Mit der hiergegen gerichteten Erinnerung vom 11.3.2015 hat die Staatskasse die Einrede der Verjährung erhoben und geltend gemacht, die Anwältin müsse die zu Unrecht ausgezahlte Vergütung zurückzahlen. Das SG Landshut hat auf diese Erinnerung der Einrede stattgeben, die Festsetzung vom 23.2.2015 wegen Verjährung aufgehoben und die Vergütung der Rechtsanwältin auf 0 EUR festgesetzt. Gleichzeitig hat das SG die Rechtsanwältin zur Rückerstattung der gezahlten Vergütung i.H.v. 690,20 EUR verpflichtet.
Hiergegen hat die Rechtsanwältin Beschwerde eingelegt. Außerdem hat sie im Beschwerdeverfahren den seinerzeit nicht ausgezahlten Differenzbetrag i.H.v. (785,40 EUR – 690,20 EUR =) 95,20 EUR geltend gemacht. Letzteres hat die Rechtsanwältin damit begründet, der Betrag sei seinerzeit nicht festgesetzt worden, so dass sich auch die Einrede der Verjährung nicht hierauf beziehen könne. Die Beschwerde der Anwältin hatte beim Bay. LSG überwiegend Erfolg.

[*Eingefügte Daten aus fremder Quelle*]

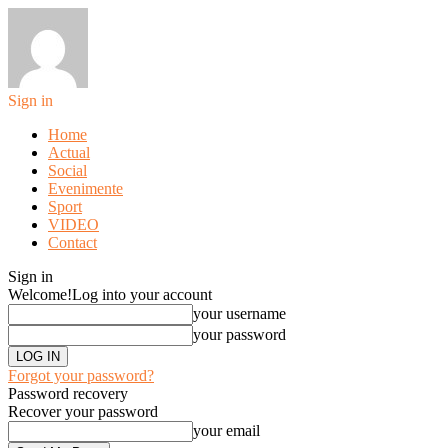
Sign in
Home
Actual
Social
Evenimente
Sport
VIDEO
Contact
Sign in
Welcome!
Log into your account
your username
your password
Forgot your password?
Password recovery
Recover your password
your email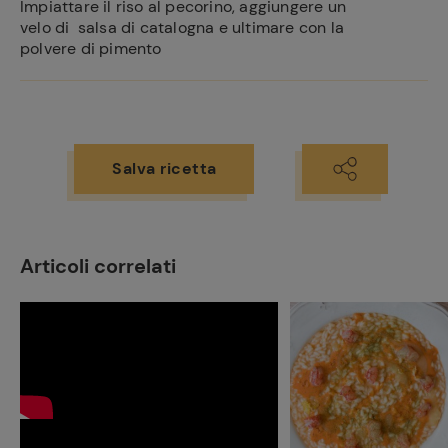
Impiattare il riso al pecorino, aggiungere un
velo di salsa di catalogna e ultimare con la
polvere di pimento
Salva ricetta
Articoli correlati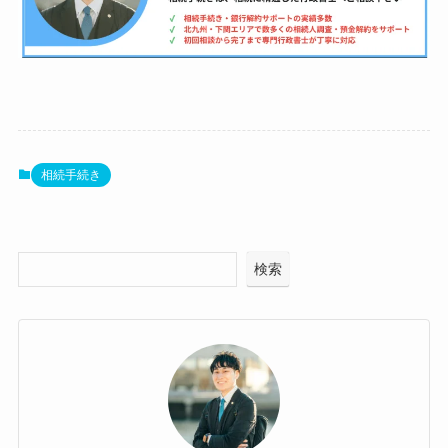
相続手続き
検索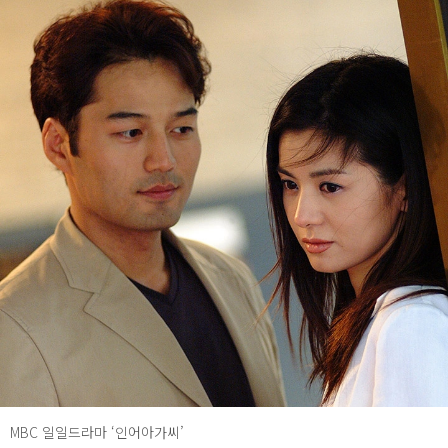
MBC 일일드라마 ‘인어아가씨’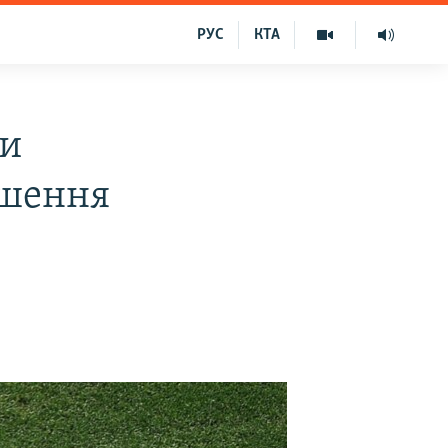
РУС
КТА
пи
ршення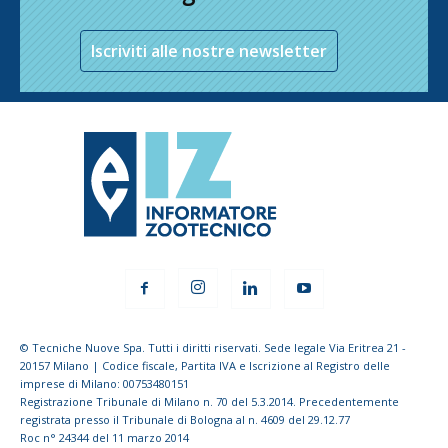
Iscriviti alle nostre newsletter
© Tecniche Nuove Spa. Tutti i diritti riservati. Sede legale Via Eritrea 21 -
20157 Milano | Codice fiscale, Partita IVA e Iscrizione al Registro delle
imprese di Milano: 00753480151
Registrazione Tribunale di Milano n. 70 del 5.3.2014. Precedentemente
registrata presso il Tribunale di Bologna al n. 4609 del 29.12.77
Roc n° 24344 del 11 marzo 2014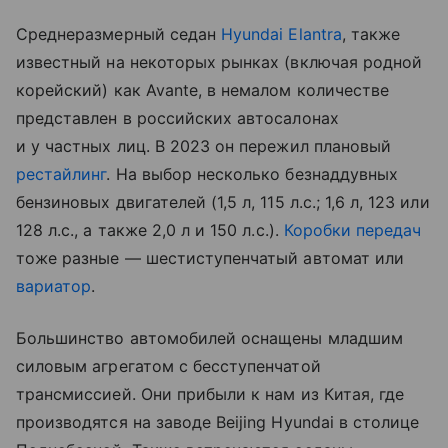
Среднеразмерный седан
Hyundai
Elantra
, также
известный на некоторых рынках (включая родной
корейский) как Avante, в немалом количестве
представлен в российских автосалонах
и у частных лиц. В 2023 он пережил плановый
рестайлинг
. На выбор несколько безнаддувных
бензиновых двигателей (1,5 л, 115 л.с.; 1,6 л, 123 или
128 л.с., а также 2,0 л и 150 л.с.).
Коробки передач
тоже разные — шестиступенчатый автомат или
вариатор
.
Большинство автомобилей оснащены младшим
силовым агрегатом с бесступенчатой
трансмиссией. Они прибыли к нам из Китая, где
производятся на заводе Beijing Hyundai в столице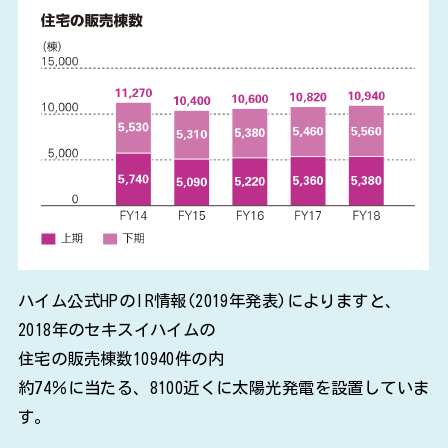
ハイム公式HPのIR情報(2019年発表)によりますと、
2018年のセキスイハイムの
住宅の販売棟数10940件の内
約74％に当たる、8100近くに太陽光発電を設置していま
す。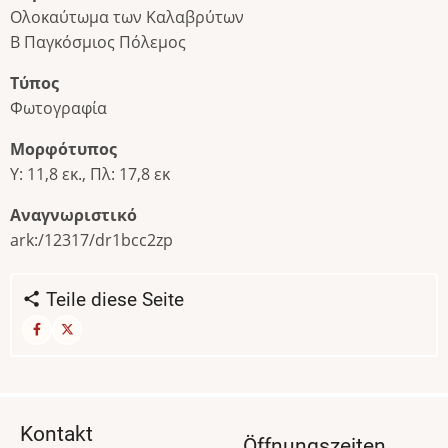
Ολοκαύτωμα των Καλαβρύτων
Β Παγκόσμιος Πόλεμος
Τύπος
Φωτογραφία
Μορφότυπος
Υ: 11,8 εκ., Πλ: 17,8 εκ
Αναγνωριστικό
ark:/12317/dr1bcc2zp
Teile diese Seite
Kontakt
Öffnungszeiten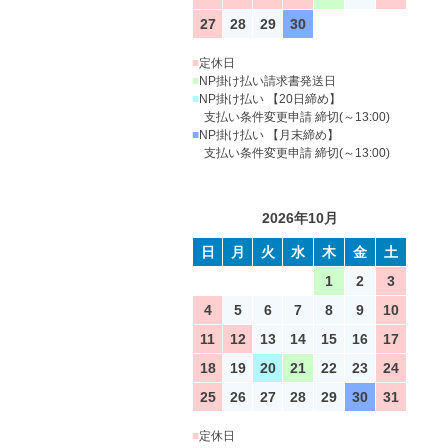
27
28
29
30
■
定休日
■
NP掛け払い請求書発送日
■
NP掛け払い 【20日締め】
支払い条件変更申請 締切(～13:00)
■
NP掛け払い 【月末締め】
支払い条件変更申請 締切(～13:00)
2026年10月
日
月
火
水
木
金
土
1
2
3
4
5
6
7
8
9
10
11
12
13
14
15
16
17
18
19
20
21
22
23
24
25
26
27
28
29
30
31
■
定休日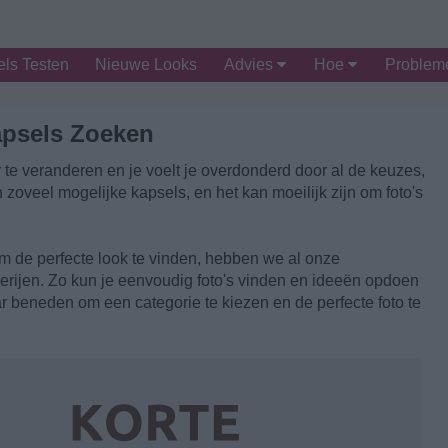
ls Testen
Nieuwe Looks
Advies
Hoe
Proble
psels Zoeken
 te veranderen en je voelt je overdonderd door al de keuzes,
jn zoveel mogelijke kapsels, en het kan moeilijk zijn om foto's
m de perfecte look te vinden, hebben we al onze
lerijen. Zo kun je eenvoudig foto's vinden en ideeën opdoen
 beneden om een categorie te kiezen en de perfecte foto te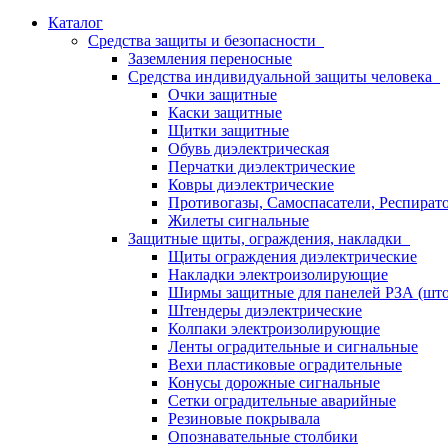
Каталог
Средства защиты и безопасности
Заземления переносные
Средства индивидуальной защиты человека
Очки защитные
Каски защитные
Щитки защитные
Обувь диэлектрическая
Перчатки диэлектрические
Ковры диэлектрические
Противогазы, Самоспасатели, Респират
Жилеты сигнальные
Защитные щиты, ограждения, накладки
Щиты ограждения диэлектрические
Накладки электроизолирующие
Ширмы защитные для панелей РЗА (што
Штендеры диэлектрические
Колпаки электроизолирующие
Ленты оградительные и сигнальные
Вехи пластиковые оградительные
Конусы дорожные сигнальные
Сетки оградительные аварийные
Резиновые покрывала
Опознавательные столбики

2. Verjährung des Vergütungsanspruchs
Das Bay. LSG (RVGreport 2018, 332 [Hansens]) hat zunächst die Auffassung der Vorinstanz geteilt, der Vergütungsanspruch der beigeordneten Rechtsanwältin gegen die Staatskasse sei verjährt. Der Vergütungsanspruch sei nämlich mit Abschluss des den Rechtsstreit beendenden und wirksamen Vergleichs vom 26.11.2008 an diesem Tag gem. § 8 Abs. 1 RVG fällig geworden. Er unterliege gem. § 195 BGB der regelmäßigen Verjährungsfrist von drei Jahren. Diese Verjährungsfrist beginne mit dem Schluss des Jahres, in dem der Anspruch entstanden sei, somit am 31.12.2008. Somit sei der Vergütungsanspruch der Anwältin zum 1.1.2012 verjährt. Ihren Festsetzungsantrag hatte die Rechtsanwältin jedoch erst am 17.2.2015 eingereicht.
3. Rechtsfolgen der Verjährung
Das Bay. LSG hat darauf hingewiesen, dass die Rechtsfolgen der Verjährung in § 214 BGB geregelt seien. Danach sei der Schuldner gem. § 214 Abs. 1 BGB nach Eintritt der Verjährung berechtigt, seine Leistung zu verweigern. Allerdings bleibe die verjährte Forderung erfüllbar. Es bestehe somit lediglich ein dauerndes Leistungsverweigerungsrecht. Gemäß § 214 Abs. 2 BGB könne das zur Befriedigung eines verjährten Anspruchs Geleistete nicht zurückgefordert werden, auch wenn in Unkenntnis der Verjährung geleistet worden sei. Ein solcher Fall hat hier nach Auffassung des Bay. LSG vorgelegen. Der UdG des SG Landshut habe nämlich trotz Verjährung des Vergütungsanspruchs den am 23.2.2015 festgesetzten Betrag zur Auszahlung angewiesen. Diese Auszahlung sei auch erfolgt. Dass die Auszahlung in Unkenntnis der Verjährung getätigt wurde, ist nach Auffassung des Bay. LSG nach der Bestimmung des § 214 Abs. 2 BGB ohne Belang. Dies führte im entschiedenen Fall dazu, dass eine Rückforderung des ausgezahlten Vergütungsanspruchs i.H.v. 690,20 EUR von der Rechtsanwältin nicht zulässig war.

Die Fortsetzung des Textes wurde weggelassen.